You'll know when you know.

17 July 2009

To carry, to bear or to barely care.

I choose the former two.

Allow me to continue to expand upon what I mean by living metaphorically. That is, holding certain beliefs or perspectives that may or may not be true, as if they were.

There are certain principles that we should live by whether or not they hold absolutely true. Among these, I mentioned the burden of living as if enslaved yourself, knowing that even one among us is enslaved. Another, that refusing or neglecting to condemn injustice, is in itself injustice. These as empirical statements may or may not be absolutely true. However, we as Christians are called to live as if they were.

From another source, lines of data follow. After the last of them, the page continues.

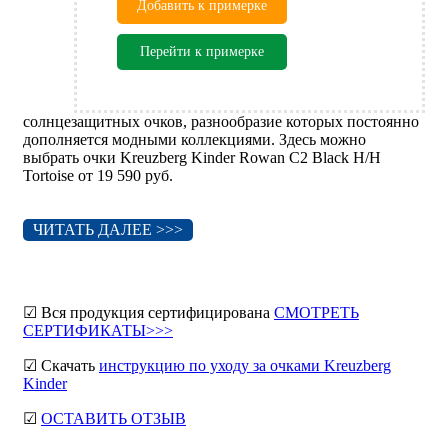
Добавить к примерке
Перейти к примерке
солнцезащитных очков, разнообразие которых постоянно
дополняется модными коллекциями. Здесь можно
выбрать очки Kreuzberg Kinder Rowan C2 Black H/H
Tortoise от 19 590 руб.
ЧИТАТЬ ДАЛЕЕ >>>
☑ Вся продукция сертифицирована
СМОТРЕТЬ
СЕРТИФИКАТЫ>>>
☑ Скачать
инструкцию по уходу за очками Kreuzberg
Kinder
☑
ОСТАВИТЬ ОТЗЫВ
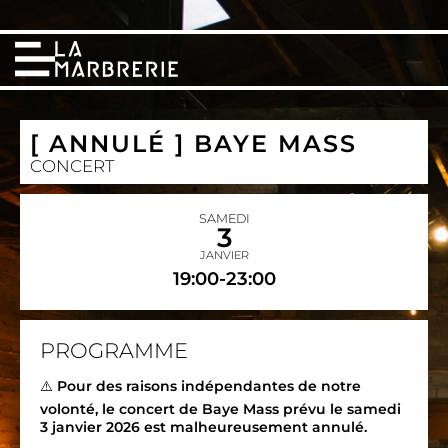
[ ANNULÉ ] BAYE MASS
CONCERT
SAMEDI
3
JANVIER
19:00-23:00
PROGRAMME
⚠️
Pour des raisons indépendantes de notre
volonté, le concert de Baye Mass prévu le samedi
3 janvier 2026 est malheureusement annulé.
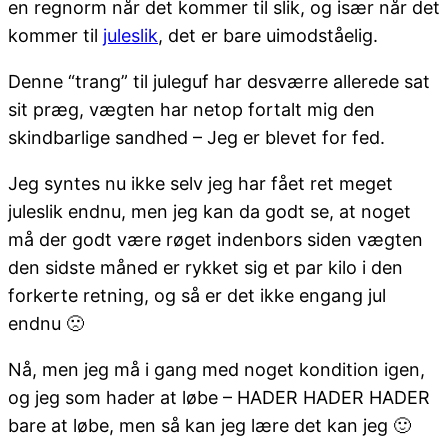
en regnorm når det kommer til slik, og især når det
kommer til
juleslik
, det er bare uimodståelig.
Denne “trang” til juleguf har desværre allerede sat
sit præg, vægten har netop fortalt mig den
skindbarlige sandhed – Jeg er blevet for fed.
Jeg syntes nu ikke selv jeg har fået ret meget
juleslik endnu, men jeg kan da godt se, at noget
må der godt være røget indenbors siden vægten
den sidste måned er rykket sig et par kilo i den
forkerte retning, og så er det ikke engang jul
endnu 🙁
Nå, men jeg må i gang med noget kondition igen,
og jeg som hader at løbe – HADER HADER HADER
bare at løbe, men så kan jeg lære det kan jeg 🙂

Where do I find statements such as these in the Bible? Let's take a look at Jesus' own words on his forthcoming return to earth:
But concerning that day and hour no one knows, not even the angels of heaven, nor the Son, but the Father only... Therefore, stay awake, for you do not know on what day your Lord is coming. But know this, that if the master of the house had known in what part of the night the thief was coming, he would have stayed awake and would not have let his house be broken into. Therefore you also must be ready, for the Son of Man is coming at an hour you do not expect.
This passage tells us three things:
  1. We do not know when Jesus will return.
  2. Jesus will return.
  3. Therefore, live as if Jesus were coming tomorrow.
Note, however, that Jesus may or may not come tomorrow. In fact, I have been proven wrong each day that I live believing that Jesus will come the next. Today has come, and we still await our Lord's return. The cynic may be well-tempted to say, "It wasn't true yesterday. What makes you think it will be true today?"

Indeed, we are hard-pressed to continue on living the way we do. Yet, my friends, we must take heart. We hold hope in a promise. And promises are as strong as the one who makes them. The Word assures us:
He who calls you is faithful; he will surely do it.
And more,
If we are faithless, he remains faithful--for he cannot deny himself.
We shall not be let down.

14 July 2009

And she has only four thorns to defend herself against the world.

From the soulful song by Solomon Burke:
None of us are free. One of us is chained, none of us are free.
I agree with the heart of this statement. By heart, I am referring to our calling as Christians to live metaphorically. That is, we must live as if it were true.

Likewise,
If you don't say it's wrong, then that says it's right.
Tells of our indifference to sin. A major theme of the Prophets was the sin of apathy. And a modern day prophet, so to speak, spoke,
Folk just trying to fit in. How come? Because they've been told that success is becoming well-adjusted to the status quo. But don't be well-adjusted to injustice. Don't be well-adapted to indifference. Indifference is the one trait that makes the very angels weep. Indifference is the essence of inhumanity.
Speaking prophetically entails foretelling and forth-telling. The latter refers to speaking the Word of God into our cultural context. And to that end, we are called to speak prophetically to all.

From the book of Hebrews:
Remember those who are in prison, as though in prison with them, and those who are mistreated, since you also are in the body.
My good friend preaches:
How does that work? He says that there are people that we should care about who are imprisoned and mistreated. We tend to forget them. So he says, “Remember!” And he says: “As though with them” and “since you have a body.” So how does it work? It works like this: You have a body and sometimes it hurts. When it hurts, remember that there are people right now who are being mistreated—who are hurting much more than you. Imagine yourself in their shoes, and treat them the way you would want to be treated.
The root word of passion means to suffer. To have compassion means to suffer with. God gave the Apostle Paul a thorn for vision: that is, he suffered for the blind. That is why Paul spent his life preaching, that the blind may see.

We all have God-given thorns.
Three times I pleaded with the Lord about this, that it should leave me. But he said to me, “My grace is sufficient for you, for my power is made perfect in weakness.”
Live knowing that yours is for a reason.